• Problem statement: Could you transcribe every record below exactly, leaving out any pictures?

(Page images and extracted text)
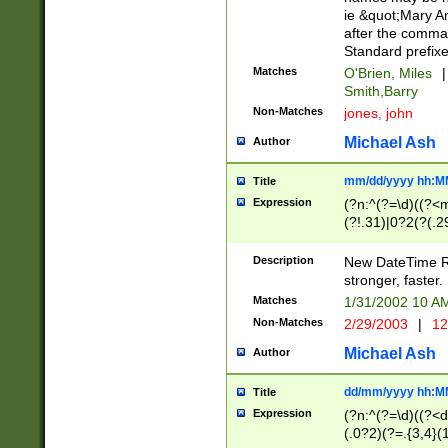
ie &quot;Mary A
after the comma
Standard prefixe
Matches
O'Brien, Miles
|
Smith,Barry
Non-Matches
jones, john
Michael Ash
Author
mm/dd/yyyy hh:M
Title
Expression
(?n:^(?=\d)((?<
(?!.31)|0?2(?(.29
[13579][26])|(16|
<sep>[-./])(?<da
Description
New DateTime Reg
9]|[2-9]\d)\d{2}
stronger, faster.
9]|1[012])(:[0-5]
Matches
1/31/2002 10 
5]\d){1,2})?$)
Non-Matches
2/29/2003
|
12
Michael Ash
Author
dd/mm/yyyy hh:M
Title
Expression
(?n:^(?=\d)((?<d
(.0?2)(?=.{3,4}(1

• Solution to this task:
ie &quot;Mary A
after the comma
Standard prefixe
Matches
O'Brien, Miles
|
Smith,Barry
Non-Matches
jones, john
Michael Ash
Author
mm/dd/yyyy hh:M
Title
Expression
(?n:^(?=\d)((?<
(?!.31)|0?2(?(.29
[13579][26])|(16|
<sep>[-./])(?<da
Description
New DateTime Reg
9]|[2-9]\d)\d{2}
stronger, faster.
9]|1[012])(:[0-5]
Matches
1/31/2002 10 
5]\d){1,2})?$)
Non-Matches
2/29/2003
|
12
Michael Ash
Author
dd/mm/yyyy hh:M
Title
Expression
(?n:^(?=\d)((?<d
(.0?2)(?=.{3,4}(1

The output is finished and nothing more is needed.